If you are analyzing objects which need great exposition times, these can be a real problem...
Let me show you one of my spectra...
Here you have it...
This is the emission of a HII galaxy seriously contaminated by cosmic rays.
This can be solved by combining consecutive recordings of the same object
but this is a luxury we don't always have...
So we need to make use of image processing algorithms....
For example, the LACOSMIC task
We go to our IRAF terminal and we use this command
The LACOSMIC task makes use of a Laplacian edge detection algorithm to define regions of great contrast.
These regions correspond to the pixels affected by cosmic rays
which have a greater pixel intensity than the average object you will be analyzing
By adjusting these parameters, the gain, the readnoise and the sigma for the detection limit we define the strength of the algorithm.
By adjusting these parameters, the gain, the readnoise and the sigma for the detection limit we define the strength of the algorithm.

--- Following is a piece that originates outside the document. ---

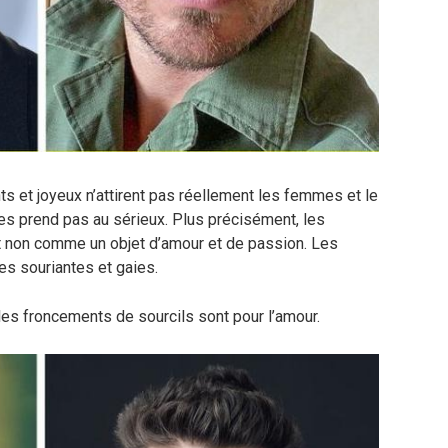
s et joyeux n’attirent pas réellement les femmes et le
es prend pas au sérieux. Plus précisément, les
 non comme un objet d’amour et de passion. Les
 souriantes et gaies.
es froncements de sourcils sont pour l’amour.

By adjusting these parameters, the gain, the readnoise and the sigma for the detection limit we define the strength of the algorithm.
Myself I just leave the former, the gain and the read noise constant, and I play around with the sigma
Smaller values mean a more strict threshold: more and weaker cosmic rays will be removed
Bigger values, for sigma, mean a more loose removal: only the most intense cosmic rays will be cleaned.
Ideally, you want to remove all the cosmic rays and so, set a low value for sigma...
However, doing this there is the risk the task will modify the sky pixels and scientific data...
Such as the continuum in your spectra
As you will see, we must check the resulting image after each application until you find the right configuration for your data
Finally, you need to set the input frame name, the output frame name...
And a name for the pixel mask, which the code will automatically generate
Ok let's run it
Now this task may take some time. It will run the algorithm 4 times.
At the end of each loop it will tell you how many cosmic rays it has removed....
Here you have it... 5621 cosmic rays
By the way, in my experience, in the right configuration for this task, each loop will have less and less cosmic rays removed
even none at the last one...
If it removes the same amount after each loop, it means it has found something else to removed...
That's not a good sign...
It has removed 1078.... and the 3rd iteration starts...
Now just 93...
... and the fourth loop and final starts...
There you have it... just 13 cosmic rays in the final iteration... very good!
Let's take a look at these images: The one before, after and the cosmic ray mask
Ok, a trick to look at these images:
We go to "Frame ->Lock->Frame->Image"
And now we go to "Frame->Blink"
And now we can move freely along these 3 images simultaneously
Ok at this point we must go to one of the edges of the image
and make sure that our scientific data has not been affected by the algorithm
Here you can see that this cosmic ray is very close to our emision line...
We must make sure the LACOSMIC task has only removed the cosmic ray...
To do that you must confirmed the intensity values after and before. The are displayed by DS9
We can see that in the original image the pixel intensity value was around 5000...
Which is considerably above any hidrogen line in my spectra
While the intensity value after the application of the LACOSMIC task is around 500
So we can assume it is fine...
We continue checking...
Ok... it seems perfect...
Now you must evaluate you next step...
If you think you affected your scientific data you need to increase the sigma and run the task again
If on the contrary, you still have some hot pixels, you can reduce the sigma
Myself, I would be happy with this result
This is all I wanted to show you today
Remember to reference the work of Pieter van Dokkum if you use this task.
As for my part, thank you very much for watching and see you soon!